The Matrix: MEME 3.03

MEME 3.03

Freedom's just another word for WYSIWYG


The southernmost range of the Alps divides Slovenia from Austria. Drive over these mountains, from the Austrian side, and you emerge an hour later in a flat plain which leads to the coast, and the Adriatic sea. Along the way, you'll pass Ljubljana, the capital city of Slovenia, which resembles a poorer Salzburg-- a quaint, small city-- with a bit more grime and tarnish from forty years of Socialism, testimony from Slovenia's time spent as part of Yugoslavia. The Slovenes are doing their best to catch up with their richer Northern neighbors. Slovenia is the wealthiest of the former Yugoslav republics. The economy has grown between 4-6% a year since 1993, and unemployment is down to 7.3%. A decade more of this kind of growth, and Slovenia may well be just as small, rich, and neat as Austria.

I visited Ljubljana in late May, as a participant in the Nettime Conference, where, over two days, people from nearly every country in Europe came to participate (along with a handful of Americans). Nettime is a grass-roots organization which exists mostly in cyberspace, as a by-invitation discussion list, and a Web site. Its goal is a loose one-- what Nettimers call "Internet criticism"-- and over several years since the creation of Nettime in 1994-- the organization has developed as a pan-European confederation of independent thinkers. The sources are too vast to summarize under one label. Perhaps the best explanation of Nettime is that it attempts to explore and discover ideas relating to the spread of cyberspace, ideas which stem from a European, rather than an American, sensibility. The central forum is Nettime's e-mail-based discussion list with 400 participants. The list isn't really a discussion list, but a redistribution point for essays on the meaning of cyberspace. Nettime calls this process "text filtering," and this gives Nettime a thoughtful, meaningful quality, the electronic equivalent of journal, in a state of perpetual flux, mix-mastering threads into a conceptual jam session, with no start or end.

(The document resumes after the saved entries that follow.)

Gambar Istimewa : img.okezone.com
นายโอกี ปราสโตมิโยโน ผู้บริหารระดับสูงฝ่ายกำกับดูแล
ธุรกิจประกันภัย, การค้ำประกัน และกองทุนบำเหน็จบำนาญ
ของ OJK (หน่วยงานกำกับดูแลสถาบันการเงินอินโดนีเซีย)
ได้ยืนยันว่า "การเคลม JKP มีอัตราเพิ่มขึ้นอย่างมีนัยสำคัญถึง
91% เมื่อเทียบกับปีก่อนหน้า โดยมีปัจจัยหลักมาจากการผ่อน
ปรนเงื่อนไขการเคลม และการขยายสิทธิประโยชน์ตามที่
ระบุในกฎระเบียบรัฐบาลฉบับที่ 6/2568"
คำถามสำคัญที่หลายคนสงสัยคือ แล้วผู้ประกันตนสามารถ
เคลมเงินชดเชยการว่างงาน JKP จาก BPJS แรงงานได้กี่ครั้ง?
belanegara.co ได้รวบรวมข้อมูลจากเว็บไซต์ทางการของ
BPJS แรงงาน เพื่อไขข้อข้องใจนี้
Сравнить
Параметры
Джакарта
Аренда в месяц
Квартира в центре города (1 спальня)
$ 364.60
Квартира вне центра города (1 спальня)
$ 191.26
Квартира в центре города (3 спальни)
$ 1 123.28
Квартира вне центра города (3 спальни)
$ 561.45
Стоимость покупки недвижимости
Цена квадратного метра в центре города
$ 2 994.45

Twice a year, Nettime produces printed material based on the posts which go to the Nettime list. These books go by the initials ZKP, as in "Zentral Kommittee Proceedings"-- it's a joke of sorts, a riff on the old-fashioned jargon from the days of COMECON, Politburos, and five-year plans. (As far as I can tell, there is no central committee guiding Nettime.) In Ljubljana, I received a freshly printed ZKP 4, the fourth in the series, and this issue came out on newspaper, apparently one of 10,000 copies made. Nettime, as I noticed in Ljubljana, defies attempts by observers to categorize. Just when you think you've figured it out, Nettime might morph slightly, upsetting your conceptions.

In the tradition of Dadaism, humor, deadly serious sometimes, with its reversals and self-contradictions, keeps Nettime moving. Motion is good, as it is a source of growth and life, and Nettime is growing. About 10 people join the list every week, and 120 people came to the conference; most were from Europe-- Amsterdam, London, Berlin, Sofia, Budapest, Riga, Moscow-- practically every European nation had a citizen in Ljubljana. Europe and cyberspace were at the center of attention.